Mandarin Oriental Hotel Group has commissioned world-renowned British artist Sir Peter Blake to create an enormous collage to cover Mandarin Oriental Hyde Park, London while it undergoes its extensive multi-million-pound renovation.
Entitled Our Fans, the giant collage will feature 100 prominent faces, including Helen Mirren, Morgan Freeman, and Joanna Lumley, to represent all the regular guests of the hotel as well as fans of the Group’s hotels around the world.
“We are delighted to showcase this original piece by such a talented artist in London, the home of our European flagship hotel, which is very much a part of the fabric of London life, and this masterpiece not only pays tribute to the city, but also celebrates Mandarin Oriental’s global reach in a truly original way,” Mandarin Oriental group director of brand communications Jill Kluge says.
Born in Dartford, Kent, in 1932, Sir Peter Blake has built up a respectable portfolio of work through his extensive travels across Europe and beyond, coming to the public’s attention and the centre of the London art scene with his first solo exhibition in the 1960s. His work has featured icons of popular culture from around the world and and in 2002, he received a knighthood for his services to art.

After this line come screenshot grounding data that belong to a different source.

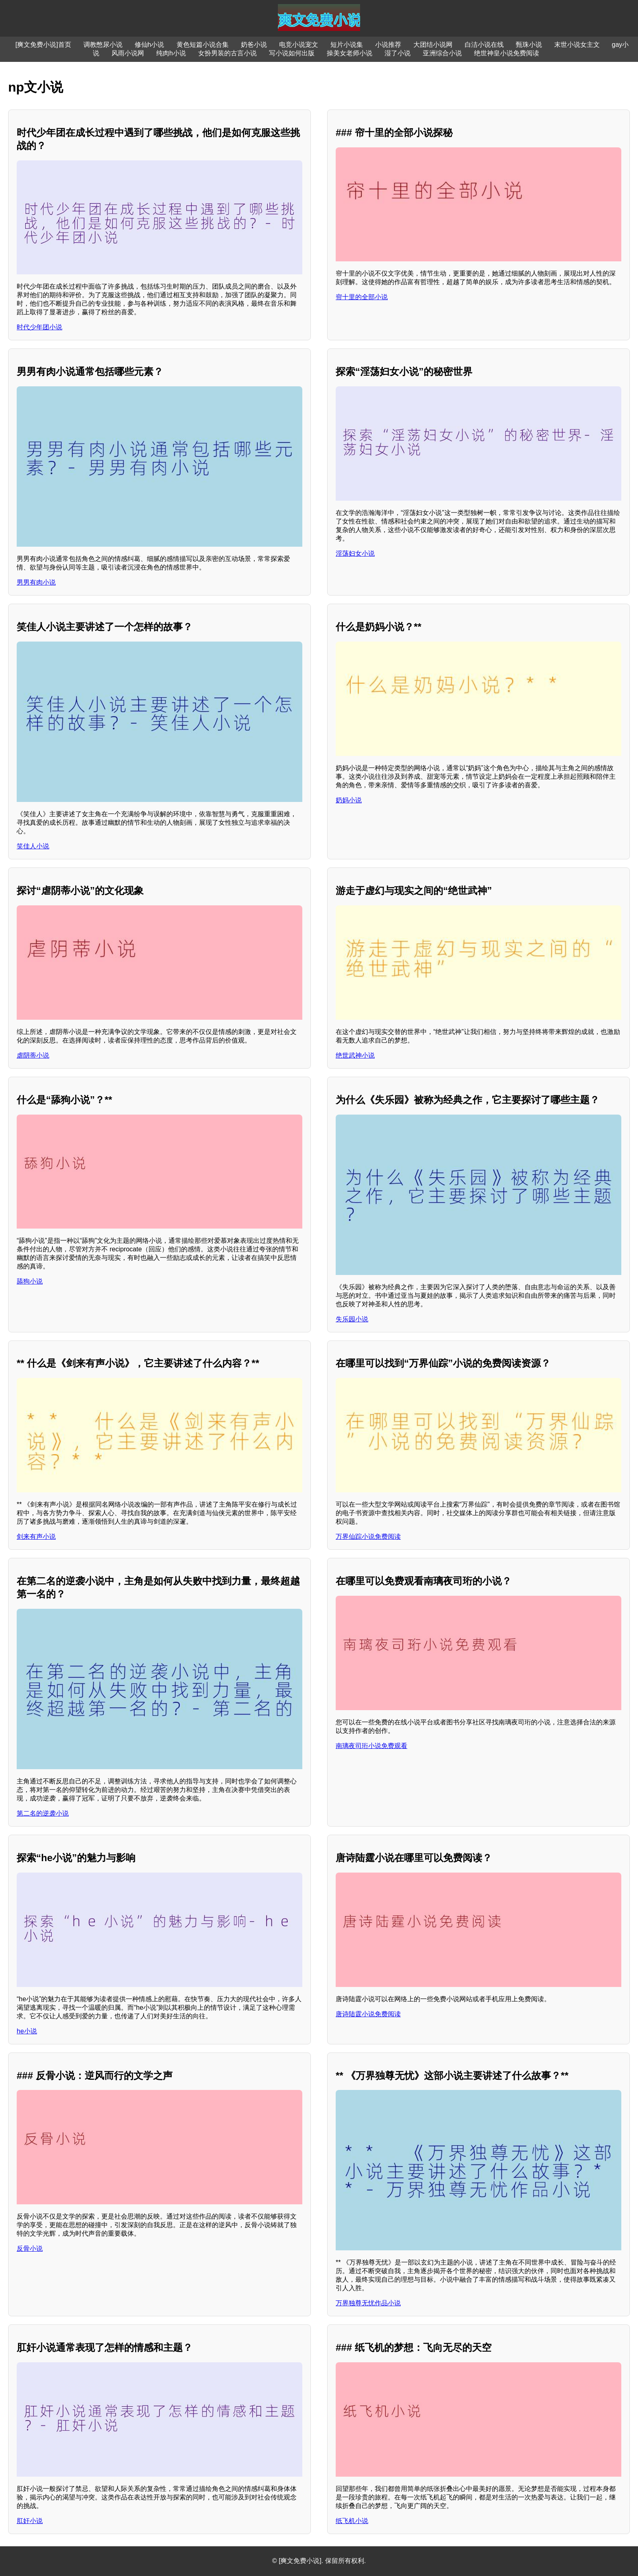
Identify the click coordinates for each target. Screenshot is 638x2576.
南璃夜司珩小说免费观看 (371, 1745)
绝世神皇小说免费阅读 (506, 53)
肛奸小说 (30, 2520)
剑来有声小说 (36, 1536)
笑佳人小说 (33, 846)
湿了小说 (398, 53)
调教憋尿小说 (102, 44)
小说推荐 (388, 44)
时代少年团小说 (39, 327)
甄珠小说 (529, 44)
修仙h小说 (149, 44)
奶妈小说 (349, 800)
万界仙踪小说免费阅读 (368, 1536)
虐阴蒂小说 (33, 1055)
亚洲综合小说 (442, 53)
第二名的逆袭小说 (43, 1813)
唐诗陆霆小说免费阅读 (368, 2014)
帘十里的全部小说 (362, 297)
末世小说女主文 (577, 44)
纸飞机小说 (352, 2520)
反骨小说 (30, 2248)
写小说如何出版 (292, 53)
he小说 (27, 2031)
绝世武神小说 (355, 1055)
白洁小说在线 (484, 44)
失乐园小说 (352, 1319)
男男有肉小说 (36, 582)
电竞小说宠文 (298, 44)
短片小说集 (346, 44)
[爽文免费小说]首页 (43, 44)
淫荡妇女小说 (355, 553)
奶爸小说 (254, 44)
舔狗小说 (30, 1281)
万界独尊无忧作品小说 (368, 2303)
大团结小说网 (432, 44)
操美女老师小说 (349, 53)
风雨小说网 (127, 53)
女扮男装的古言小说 (227, 53)
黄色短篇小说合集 (203, 44)
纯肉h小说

The collage has become Sir Peter’s trademark format and one that he has returned to time and again over the years.
“Some of my first works were collages of crowds of people, but this artwork was very different to my usual way of working,” Sir Peter says.
“A collage is very time-consuming and laborious, but this was more a matter of arranging the figures and making them work together, that’s the skill of it.”
The piece is in the spirit of Sir Peter’s design for The Beatles 1967 Sergeant Pepper’s Lonely Hearts Club Band album. In fact, 2017 marks the 50th anniversary of the album and Sir Paul McCartney and fellow Beatles’ bandmate Ringo Starr feature in the poster.
Displayed prominently on the front of the hotel’s iconic façade, the collage will provide an eye-catching diversion along Knightsbridge. At 70.7 metres wider and 24.88 metres high, it is the size of 38 double decker buses, weighs more than 1,055 kilograms and has taken over 10 hours to install.
“It was an amazing project to work on. Hopefully, people passing by will try to spot celebrities they recognise.”